Citizen science is the process in which the public collects data in collaboration with professional scientists.

Why is citizen science important? 

It boils down to strength in numbers.  Producing and collecting sound data requires a lot of observation.  By crowdsourcing observations using the general public, thousands of repeated data points are collected and can lead to scientific breakthroughs as well as a greater understanding about the natural world around us. 

In the past, the largest barrier for scientists was collecting and organizing vast amounts of data.  Using today’s technology such as smartphones, this process is much easier.  As a result, citizen scientist initiatives have multiplied. Today, volunteers can easily become citizen scientists and contribute data for countless research projects.

How can I become a citizen scientist? 

Oftentimes, you can integrate citizen science into activities you already enjoy doing! For example, if you enjoy hiking or spending time in our National Forests and Grasslands, you can easily map invasive species threatening these special places. 
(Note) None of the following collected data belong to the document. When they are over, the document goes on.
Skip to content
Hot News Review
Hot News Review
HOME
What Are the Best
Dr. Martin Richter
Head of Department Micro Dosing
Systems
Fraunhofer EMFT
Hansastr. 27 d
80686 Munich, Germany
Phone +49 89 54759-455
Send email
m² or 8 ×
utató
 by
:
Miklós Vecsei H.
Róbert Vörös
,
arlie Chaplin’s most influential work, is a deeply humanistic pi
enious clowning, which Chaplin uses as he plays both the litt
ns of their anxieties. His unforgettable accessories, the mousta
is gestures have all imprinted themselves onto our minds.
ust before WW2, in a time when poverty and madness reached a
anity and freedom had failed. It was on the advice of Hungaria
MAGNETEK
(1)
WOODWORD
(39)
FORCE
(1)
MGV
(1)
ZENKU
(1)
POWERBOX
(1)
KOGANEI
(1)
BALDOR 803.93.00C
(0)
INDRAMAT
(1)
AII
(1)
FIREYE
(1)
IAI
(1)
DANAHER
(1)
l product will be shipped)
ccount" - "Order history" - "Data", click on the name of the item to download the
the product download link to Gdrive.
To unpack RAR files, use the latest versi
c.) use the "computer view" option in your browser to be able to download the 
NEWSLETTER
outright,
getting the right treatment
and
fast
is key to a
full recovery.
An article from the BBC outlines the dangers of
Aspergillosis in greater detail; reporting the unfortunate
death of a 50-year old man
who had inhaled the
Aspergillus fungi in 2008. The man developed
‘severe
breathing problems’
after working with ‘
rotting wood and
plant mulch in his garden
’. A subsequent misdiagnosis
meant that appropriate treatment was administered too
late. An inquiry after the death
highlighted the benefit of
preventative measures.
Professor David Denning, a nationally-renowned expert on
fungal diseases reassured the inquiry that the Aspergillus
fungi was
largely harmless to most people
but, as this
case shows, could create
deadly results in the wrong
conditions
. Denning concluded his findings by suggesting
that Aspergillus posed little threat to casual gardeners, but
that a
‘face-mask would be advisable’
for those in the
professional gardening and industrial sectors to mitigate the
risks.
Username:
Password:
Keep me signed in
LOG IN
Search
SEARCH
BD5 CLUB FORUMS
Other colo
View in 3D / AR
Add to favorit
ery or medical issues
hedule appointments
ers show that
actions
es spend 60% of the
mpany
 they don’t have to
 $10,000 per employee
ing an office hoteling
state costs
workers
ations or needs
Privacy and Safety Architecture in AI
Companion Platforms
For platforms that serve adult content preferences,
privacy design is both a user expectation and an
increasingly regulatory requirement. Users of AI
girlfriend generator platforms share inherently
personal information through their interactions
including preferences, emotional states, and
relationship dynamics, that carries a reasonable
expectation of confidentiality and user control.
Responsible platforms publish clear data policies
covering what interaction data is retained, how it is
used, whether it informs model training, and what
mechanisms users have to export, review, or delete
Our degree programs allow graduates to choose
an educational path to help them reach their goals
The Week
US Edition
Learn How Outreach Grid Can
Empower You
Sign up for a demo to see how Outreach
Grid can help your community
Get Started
The Wild Spotter smartphone app gives the general public everything needed to map observations while enjoying the trail.  It’s quick and easy – plus your effort will go a long way in preventing the spread of deadly invasive species. The data you collect in the app and on the trail will contribute to a greater effort protect the biodiversity of ecosystems across the United States.  

It’s unlikely that you will walk every mile of trail on our National Forests, but together we will cover every inch.  Collectively, as Wild Spotters, we will use citizen science to steward our public lands and protect our National Forests for future generations.